Problem statement → No pictures, everything else exact: set down the entries in full.
-------- Records
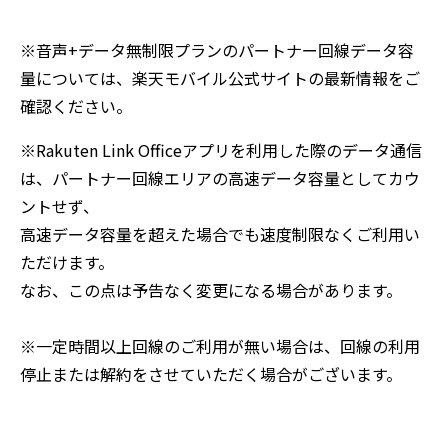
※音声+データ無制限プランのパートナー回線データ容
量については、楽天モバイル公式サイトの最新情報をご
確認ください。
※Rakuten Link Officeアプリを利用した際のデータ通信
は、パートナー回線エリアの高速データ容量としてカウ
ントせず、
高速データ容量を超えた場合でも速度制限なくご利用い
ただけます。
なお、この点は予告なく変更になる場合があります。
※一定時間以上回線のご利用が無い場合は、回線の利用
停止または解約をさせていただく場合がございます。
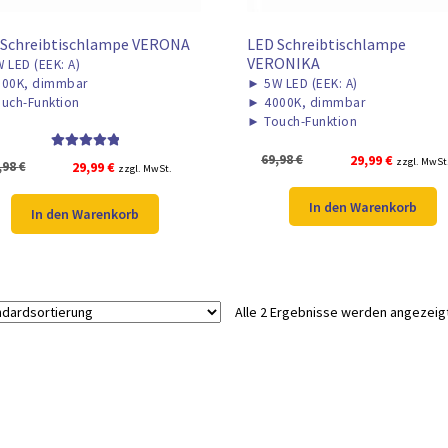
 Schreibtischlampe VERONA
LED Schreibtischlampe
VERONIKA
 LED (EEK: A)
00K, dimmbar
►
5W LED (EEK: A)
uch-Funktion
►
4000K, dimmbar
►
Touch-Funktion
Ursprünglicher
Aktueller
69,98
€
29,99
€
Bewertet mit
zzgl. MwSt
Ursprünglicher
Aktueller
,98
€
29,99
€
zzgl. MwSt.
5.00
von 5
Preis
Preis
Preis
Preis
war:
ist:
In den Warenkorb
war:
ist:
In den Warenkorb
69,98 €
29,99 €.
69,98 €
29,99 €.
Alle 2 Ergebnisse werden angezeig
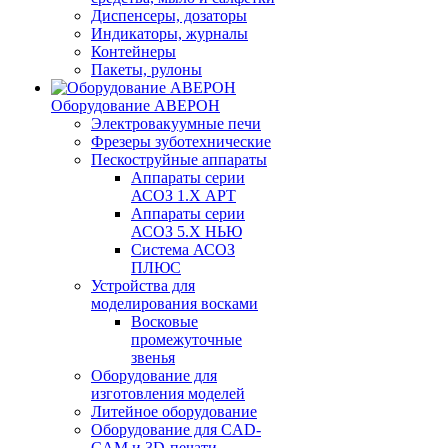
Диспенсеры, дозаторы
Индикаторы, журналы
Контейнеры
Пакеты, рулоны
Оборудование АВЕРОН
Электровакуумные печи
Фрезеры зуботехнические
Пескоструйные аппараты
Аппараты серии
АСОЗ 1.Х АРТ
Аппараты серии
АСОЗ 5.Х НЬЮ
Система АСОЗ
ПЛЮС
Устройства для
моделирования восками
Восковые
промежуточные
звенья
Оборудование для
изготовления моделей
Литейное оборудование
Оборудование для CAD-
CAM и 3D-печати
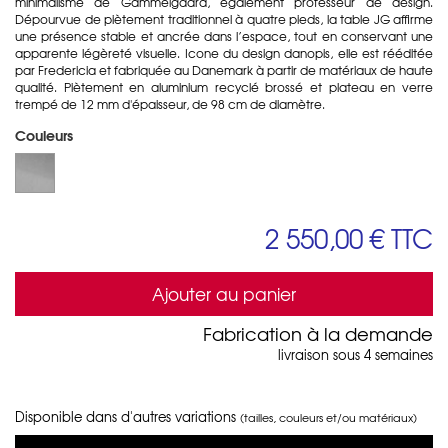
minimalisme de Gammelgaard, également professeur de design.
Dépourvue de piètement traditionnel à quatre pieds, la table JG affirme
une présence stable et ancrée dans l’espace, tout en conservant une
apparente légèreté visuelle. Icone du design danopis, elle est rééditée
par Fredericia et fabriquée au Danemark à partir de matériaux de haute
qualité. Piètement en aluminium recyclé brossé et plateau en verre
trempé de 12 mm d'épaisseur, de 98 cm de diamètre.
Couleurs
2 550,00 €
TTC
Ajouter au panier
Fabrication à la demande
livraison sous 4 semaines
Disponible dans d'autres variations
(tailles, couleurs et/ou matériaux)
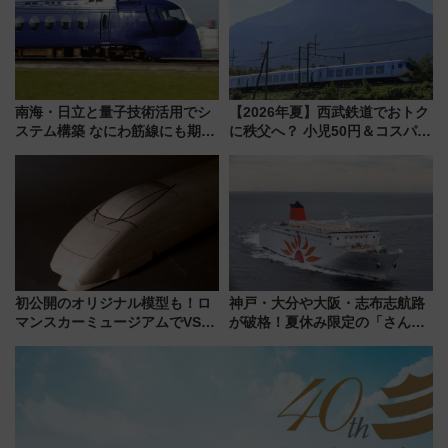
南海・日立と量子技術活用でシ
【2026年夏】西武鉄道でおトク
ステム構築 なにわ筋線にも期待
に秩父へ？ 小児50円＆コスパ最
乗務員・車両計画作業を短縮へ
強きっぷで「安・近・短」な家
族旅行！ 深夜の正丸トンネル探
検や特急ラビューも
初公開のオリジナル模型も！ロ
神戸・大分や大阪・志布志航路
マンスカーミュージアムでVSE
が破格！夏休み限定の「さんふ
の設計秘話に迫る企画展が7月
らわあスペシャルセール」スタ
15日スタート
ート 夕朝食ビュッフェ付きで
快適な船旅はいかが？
----------------
Response to the task →
※音声+データ無制限プランのパートナー回線データ容
量については、楽天モバイル公式サイトの最新情報をご
確認ください。
※Rakuten Link Officeアプリを利用した際のデータ通信
は、パートナー回線エリアの高速データ容量としてカウ
ントせず、
高速データ容量を超えた場合でも速度制限なくご利用い
ただけます。
なお、この点は予告なく変更になる場合があります。
※一定時間以上回線のご利用が無い場合は、回線の利用
停止または解約をさせていただく場合がございます。
 Schreibtischlampe VERONA
LED Schreibtischlampe
VERONIKA
 LED (EEK: A)
00K, dimmbar
►
5W LED (EEK: A)
uch-Funktion
►
4000K, dimmbar
►
Touch-Funktion
Ursprünglicher
Aktueller
69,98
€
29,99
€
Bewertet mit
zzgl. MwSt
Ursprünglicher
Aktueller
,98
€
29,99
€
zzgl. MwSt.
5.00
von 5
Preis
Preis
Preis
Preis
war:
ist:
In den Warenkorb
war:
ist:
In den Warenkorb
69,98 €
29,99 €.
69,98 €
29,99 €.
Alle 2 Ergebnisse werden angezeig
Диспенсеры, дозаторы
Индикаторы, журналы
Контейнеры
Пакеты, рулоны
Оборудование АВЕРОН
Электровакуумные печи
Фрезеры зуботехнические
Пескоструйные аппараты
Аппараты серии
АСОЗ 1.Х АРТ
Аппараты серии
АСОЗ 5.Х НЬЮ
Система АСОЗ
ПЛЮС
Устройства для
моделирования восками
Восковые
промежуточные
звенья
Оборудование для
изготовления моделей
Литейное оборудование
Оборудование для CAD-
CAM и 3D-печати
minimalisme de Gammelgaard, également professeur de design.
Dépourvue de piètement traditionnel à quatre pieds, la table JG affirme
une présence stable et ancrée dans l’espace, tout en conservant une
apparente légèreté visuelle. Icone du design danopis, elle est rééditée
par Fredericia et fabriquée au Danemark à partir de matériaux de haute
qualité. Piètement en aluminium recyclé brossé et plateau en verre
trempé de 12 mm d'épaisseur, de 98 cm de diamètre.
Couleurs
2 550,00 €
TTC
Ajouter au panier
Fabrication à la demande
livraison sous 4 semaines
Disponible dans d'autres variations
(tailles, couleurs et/ou matériaux)
南海・日立と量子技術活用でシ
【2026年夏】西武鉄道でおトク
ステム構築 なにわ筋線にも期待
に秩父へ？ 小児50円＆コスパ最
乗務員・車両計画作業を短縮へ
強きっぷで「安・近・短」な家
族旅行！ 深夜の正丸トンネル探
検や特急ラビューも
初公開のオリジナル模型も！ロ
神戸・大分や大阪・志布志航路
マンスカーミュージアムでVSE
が破格！夏休み限定の「さんふ
の設計秘話に迫る企画展が7月
らわあスペシャルセール」スタ
15日スタート
ート 夕朝食ビュッフェ付きで
快適な船旅はいかが？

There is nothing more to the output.